# Generate New TEP Evaluation Dataset

This notebook generates a completely new, independent TEP dataset using `tep-sim` for evaluating trained models on unseen data.

**Purpose**: Create an independent evaluation dataset to test model generalization beyond the original test set.
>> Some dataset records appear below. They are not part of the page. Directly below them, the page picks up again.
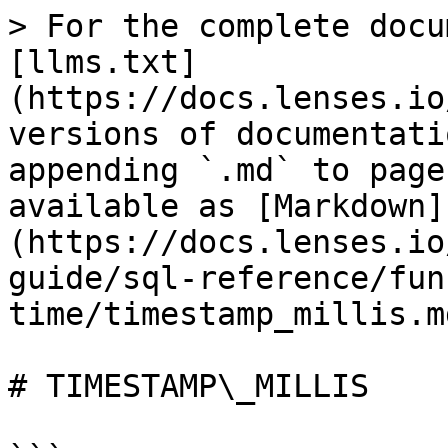
> For the complete docu
[llms.txt]
(https://docs.lenses.io
versions of documentati
appending `.md` to page
available as [Markdown]
(https://docs.lenses.io
guide/sql-reference/fun
time/timestamp_millis.md
# TIMESTAMP\_MILLIS
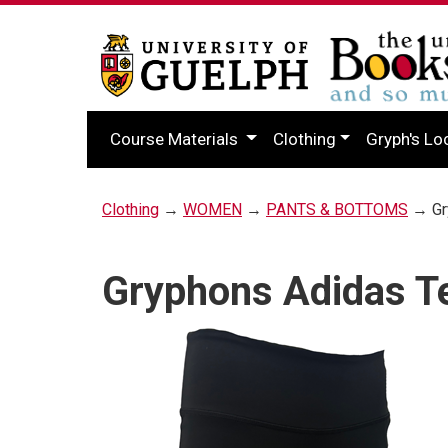
Course Materials
Clothing
Gryph's Lo
Clothing
→
WOMEN
→
PANTS & BOTTOMS
→ Gry
Gryphons Adidas Te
**Dataset Specifications**:
- **Duration**: 48 hours per simulation (same as original test set)
- **Sampling interval**: 3 minutes (180 seconds) → 960 samples per simulation
- **Fault introduction**: At hour 8 (sample 161), same as original test set
- **Fault classes**: 18 total (0=normal, 1, 2, 4-8, 10-14, 16-20; excluding 3, 9, 15)

**Output Files**:
- `data/new_multiclass_eval.csv` - Multiclass evaluation (~2.16M samples from 150 runs/class)
- `data/new_binary_eval.csv` - Binary anomaly detection evaluation (~1.3M samples)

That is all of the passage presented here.